Indeed the author, John Lyde Wilson, in his own way attempts to refine it. In this booklet he offers the rules in order to save the lives of duellers, since, he believes,  the proper instruction of the duellers’ seconds will help them avert the duels in the first place. In the introduction, titled “To the public,” he writes that he is strongly opposed to duelling, and yet,

if the question be directly put to me, whether there are not cases where duels are right and proper, I would unhesitatingly answer, there are. If an oppressed nation has a right to appeal to arms in defence of its liberty and the happiness of its people, there can be no argument used in support of such appeal, which will not apply with equal force to individuals.

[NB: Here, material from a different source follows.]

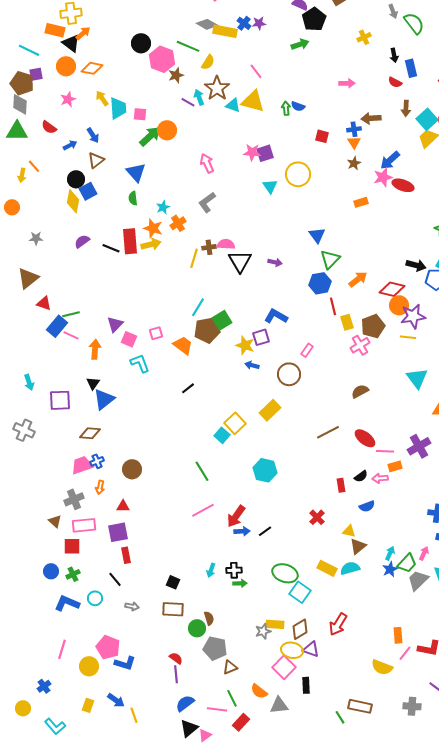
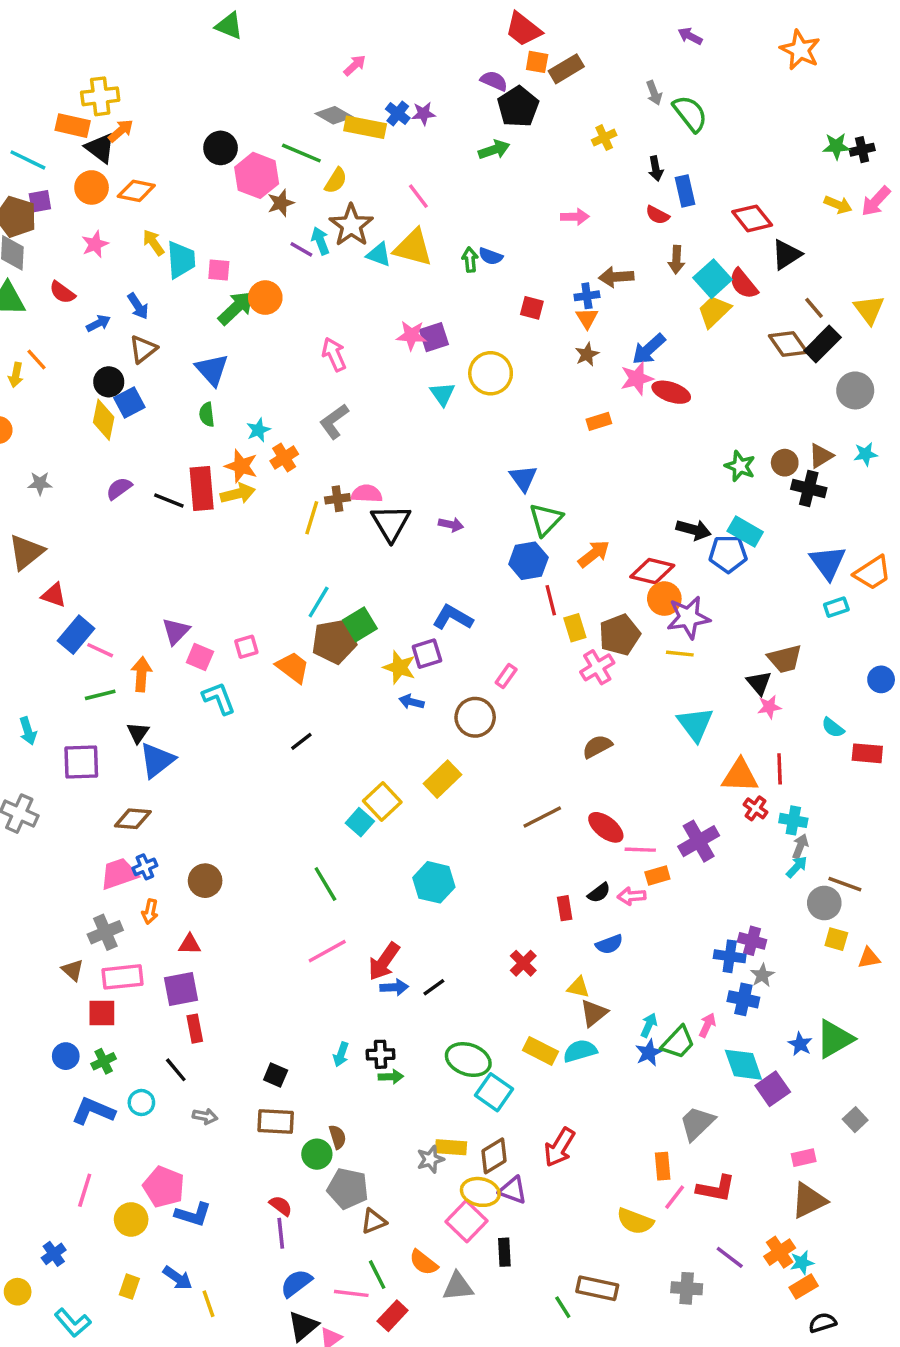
green line: (71, 314) -> (100, 695), moved
gray trapezoid: (418, 580) -> (697, 1123), moved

How many cases are there, that might be enumerated, where there is no tribunal to do justice to an oppressed and deeply wronged individual? If he be subjected to a tame submission to insult and disgrace, where no power can shield him from its effects, then indeed it would seem, that the first law of nature, self-preservation, points out the only remedy for his wrongs.

The history of all animated nature exhibits a determined resistance to encroachments upon natural rights,—nay, I might add, inanimate nature, for it also exhibits a continual warfare for supremacy . . . . The principle of self-preservation is co-extensive with creation; and when by education we make character and moral worth a part of ourselves, we guard these possessions with more watchful zeal than life itself, and would go farther for their protection.

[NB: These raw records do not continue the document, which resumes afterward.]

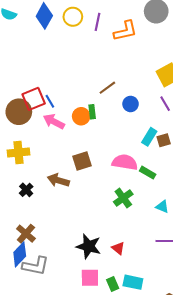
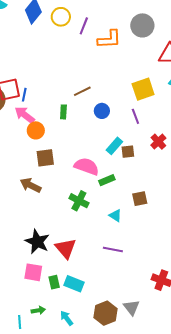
blue line: (50, 101) -> (24, 95), turned 32
orange circle: (81, 116) -> (36, 130), moved
green rectangle: (148, 173) -> (107, 180), turned -63
brown arrow: (58, 180) -> (31, 185), moved
green cross: (123, 198) -> (79, 201), turned -36
red triangle: (118, 248) -> (66, 248), size x1.6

When one finds himself avoided in society, his friends shunning his approach, his substance wasting, his wife and children in want around him, and traces all his misfortunes and misery to the slanderous tongue of the calumniator, who, by secret whisper or artful innuendo, has sapped and undermined his reputation, he must be more or less than man to submit in silence.


After a paragraph in which he argues in effect that few people are ever going to be able to turn the other cheek, especially if their persecutor slaps that one too, he writes:
I would not wish to be understood to say, that I do not desire to see duelling to cease to exist entirely, in society. But my plan for doing it away, is essentially different from the one which teaches a passive forbearance to insult and indignity. I would inculcate in the rising generation a spirit of lofty independence; I would have them taught that nothing was more derogatory to the honor of a gentleman, than to wound the feelings of any one, however humble.

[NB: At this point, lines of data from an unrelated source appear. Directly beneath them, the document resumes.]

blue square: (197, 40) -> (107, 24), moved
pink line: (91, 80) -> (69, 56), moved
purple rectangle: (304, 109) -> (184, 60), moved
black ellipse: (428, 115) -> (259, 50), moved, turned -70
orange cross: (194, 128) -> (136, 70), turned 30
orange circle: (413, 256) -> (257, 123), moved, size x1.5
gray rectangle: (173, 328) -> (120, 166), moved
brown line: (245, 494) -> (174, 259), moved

That if wrong be done to another, it was more an act of heroism and bravery to repair the injury, than to persist in error, and enter into mortal combat with the injured party. This would be an aggravation of that which was already odious, and would put him without the pale of all decent society and honorable men.

I would strongly inculcate the propriety of being tender of the feelings, as well as the failings, of those around him. I would teach immutable integrity, and uniform urbanity of manners. Scrupulously to guard individual honor, by a high personal self respect, and the practice of every commendable virtue. Once let such a system of education be universal, and we should seldom hear, if ever, of any more duelling.